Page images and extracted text
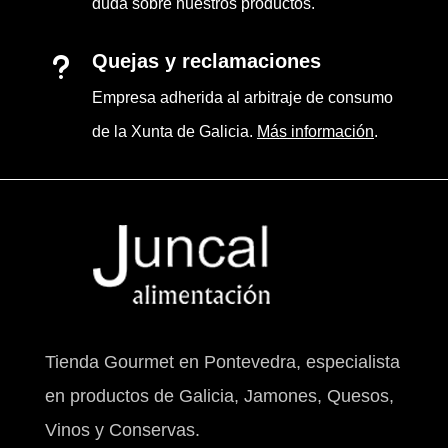
duda sobre nuestros productos.
Quejas y reclamaciones
u
Empresa adherida al arbitraje de consumo
de la Xunta de Galicia.
Más información
.
Tienda Gourmet en Pontevedra, especialista
en productos de Galicia, Jamones, Quesos,
Vinos y Conservas.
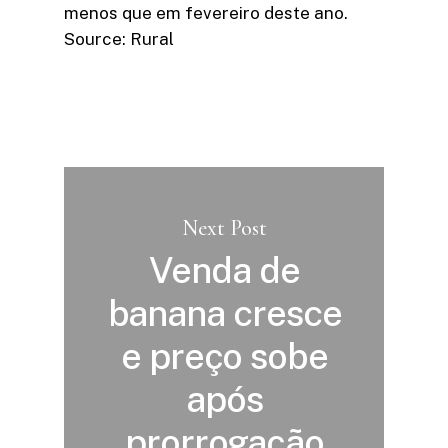
menos que em fevereiro deste ano.
Source: Rural
Next Post
Venda de
banana cresce
e preço sobe
após
prorrogação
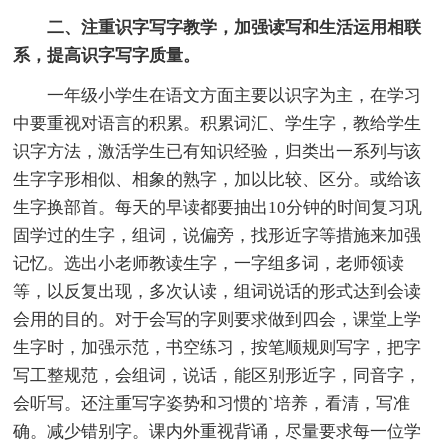
二、注重识字写字教学，加强读写和生活运用相联
系，提高识字写字质量。
一年级小学生在语文方面主要以识字为主，在学习
中要重视对语言的积累。积累词汇、学生字，教给学生
识字方法，激活学生已有知识经验，归类出一系列与该
生字字形相似、相象的熟字，加以比较、区分。或给该
生字换部首。每天的早读都要抽出10分钟的时间复习巩
固学过的生字，组词，说偏旁，找形近字等措施来加强
记忆。选出小老师教读生字，一字组多词，老师领读
等，以反复出现，多次认读，组词说话的形式达到会读
会用的目的。对于会写的字则要求做到四会，课堂上学
生字时，加强示范，书空练习，按笔顺规则写字，把字
写工整规范，会组词，说话，能区别形近字，同音字，
会听写。还注重写字姿势和习惯的`培养，看清，写准
确。减少错别字。课内外重视背诵，尽量要求每一位学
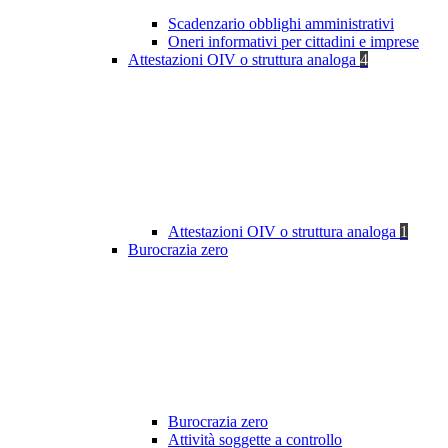
Scadenzario obblighi amministrativi
Oneri informativi per cittadini e imprese
Attestazioni OIV o struttura analoga
4
Attestazioni OIV o struttura analoga
1
Burocrazia zero
Burocrazia zero
Attività soggette a controllo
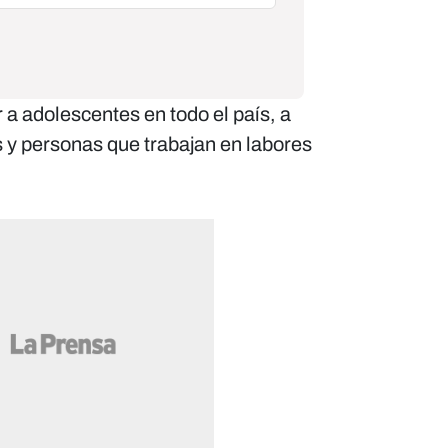
 adolescentes en todo el país, a
y personas que trabajan en labores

» EXERCISE INSTRUCTIONS:
Return only those lines that run from the one containing "adolescentes en todo el país, a" through the end of the entries, keeping each exactly as written.

» EXERCISE OUTPUT:
 adolescentes en todo el país, a
y personas que trabajan en labores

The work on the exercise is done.